It seems like hundreds of new iPhone apps pop up every week, but which ones should you bother trying? We explored the App Store and found some apps actually worth downloading.
Say you’re reading a great article and you come across a specific passage you’d like to share on social media. You can take a screenshot of the article, then import it into OneShot, where you can crop out your battery life and other unneeded elements and highlight the specific line you’re interested in. Then you can share the screenshot from OneShot, which will automagically include a link to the article in your post.
OneShot is free in the App Store
Livestreaming video has been around for years, but it’s never been as easy to do as it is with Meerkat. Basically, it lets you easily send a link to your Twitter followers that takes them to a live video feed of whatever you’re pointing your iPhone at. People watching the stream can chat with each other, turning the broadcasts into community experiences. This app feels like it’ll be very popular with all your favorite celebrities very soon.
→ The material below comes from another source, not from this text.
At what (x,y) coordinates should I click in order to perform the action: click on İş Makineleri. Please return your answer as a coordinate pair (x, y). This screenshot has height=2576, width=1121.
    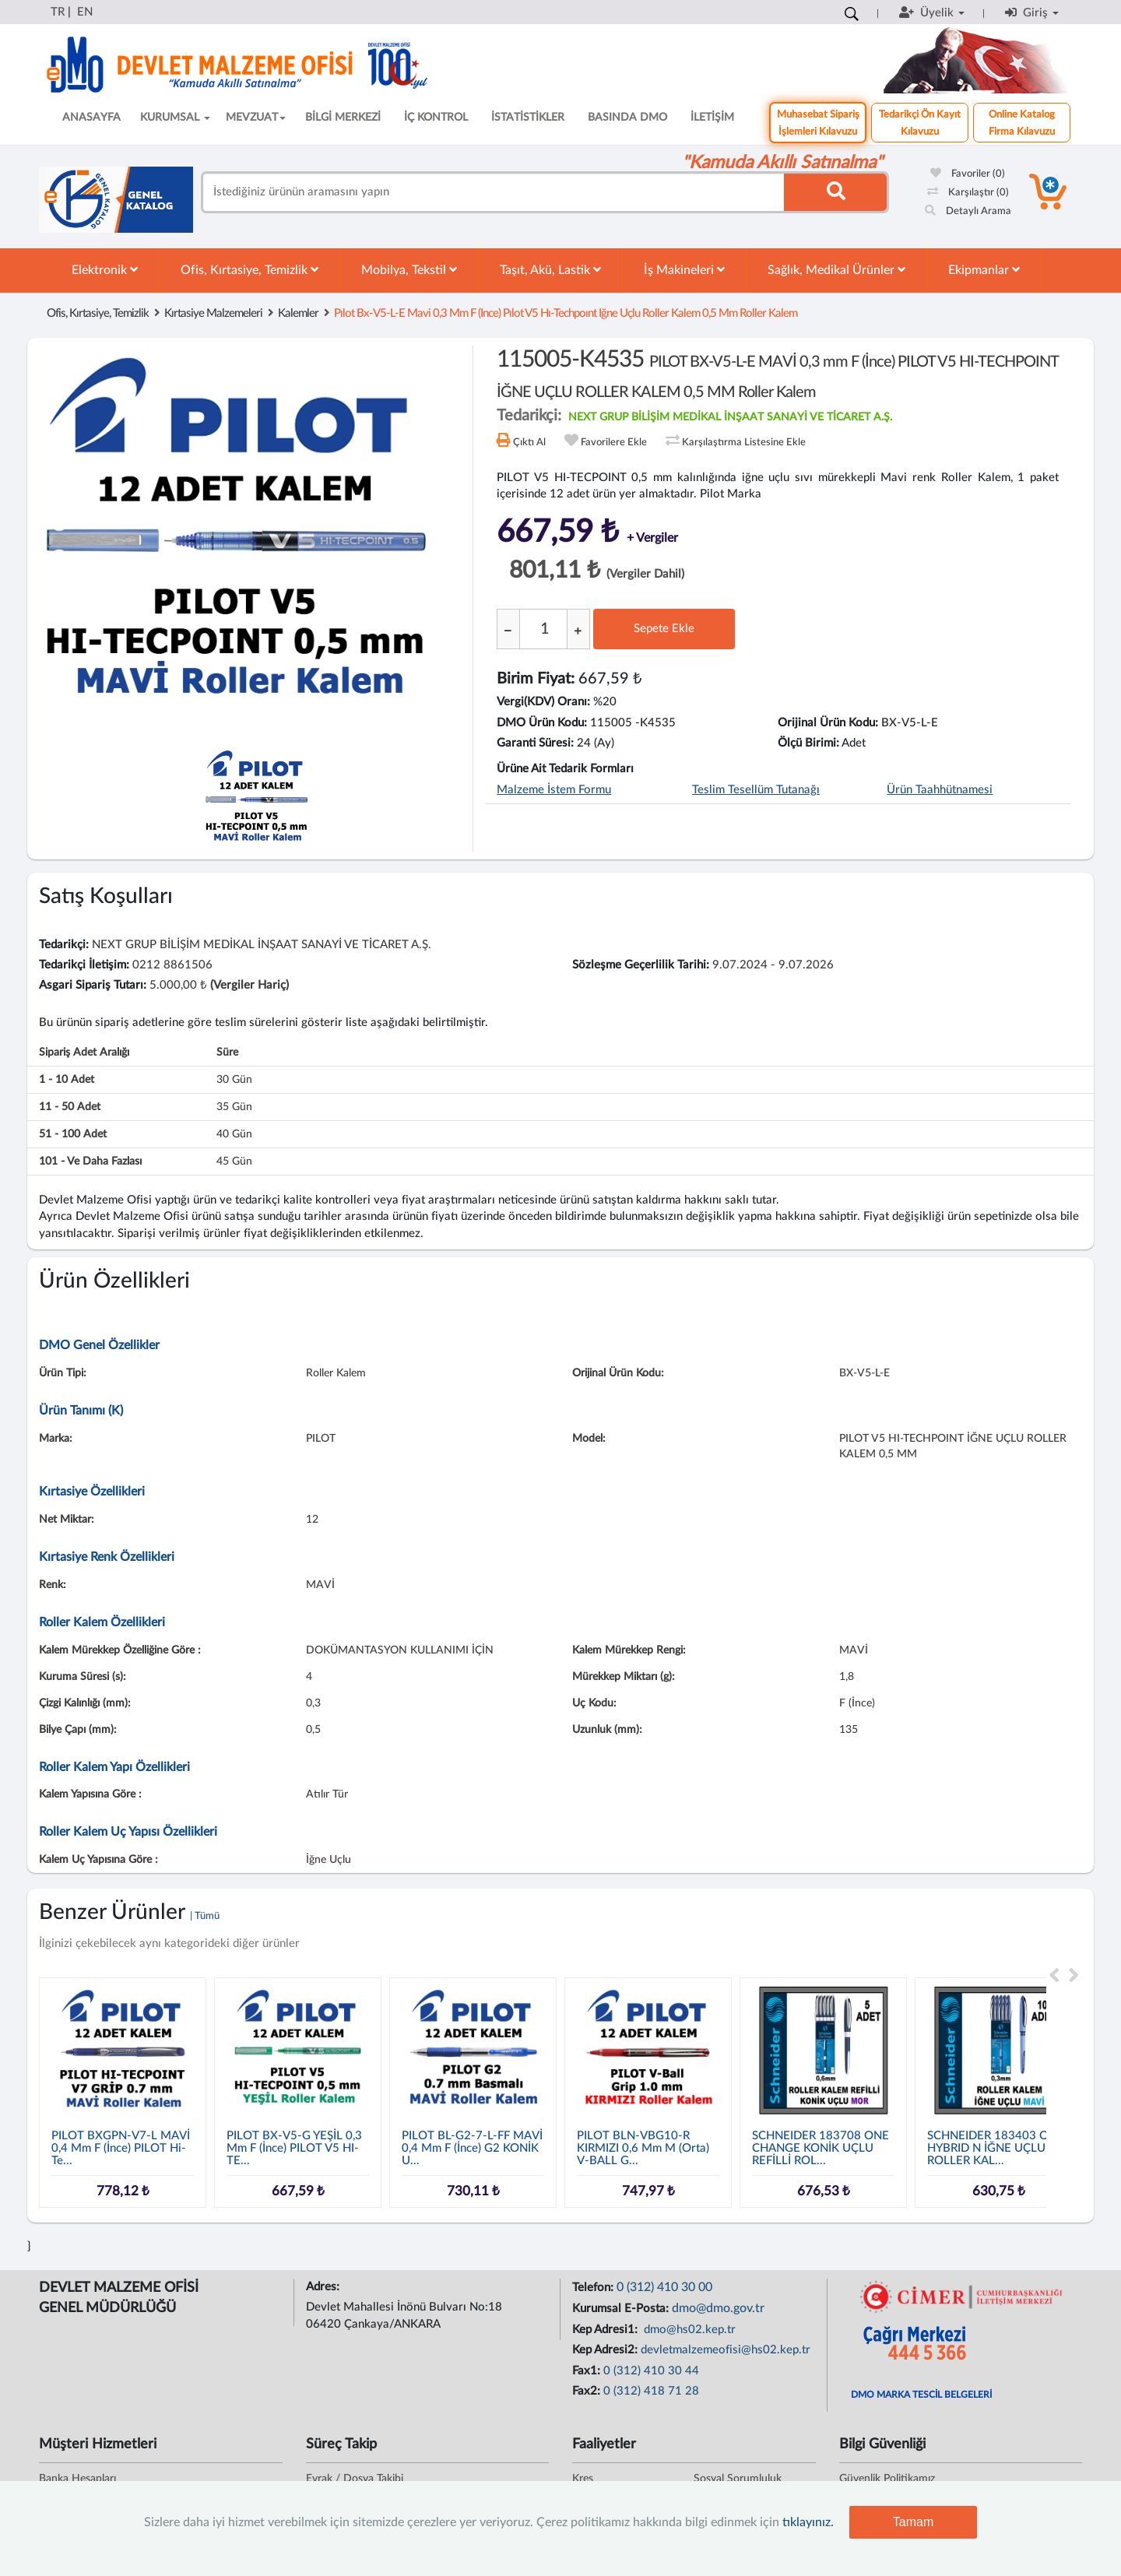
    Looking at the image, I should click on (684, 269).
Meerkat is free in the App Store
Breaking is like lots of other iPhone RSS readers in that it lets you compile news alerts from different sources—anything that has an RSS feed—and then pulls updates to your phone. But where Breaking stands out is that it pushes stories to your notification center, which makes it easy to get news at a glance without having to log into a dozen different apps.
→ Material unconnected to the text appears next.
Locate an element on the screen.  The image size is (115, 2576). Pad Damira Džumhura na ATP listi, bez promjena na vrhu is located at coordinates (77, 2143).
Breaking is $2.99 in the App Store
Another news reader, BriefMe pushes stories to your iPhone based on what’s most popular or most read at the moment. The 10 most shared articles are pulled together for you to read. Although this setup means the occasional dud, it also means you get wind of breaking news extremely quickly. You can also choose stories based on categories. BriefMe makes you feel like a politician getting updates from his or her staff.
BriefMe is free in the App Store
Did you know your iPhone can be a scale? Hand Scale lets you use your iPhone’s pressure sensor to weigh objects 20 grams or less after calibrating the app by applying pressure with your hand. If something can fit on your iPhone’s screen, then Hand Scale can weigh it — within limits, of course. Be careful about using it with anything over that 20-gram mark. But Hand Scale can be really, ahem, handy around the house, especially when paired an iPhone level app.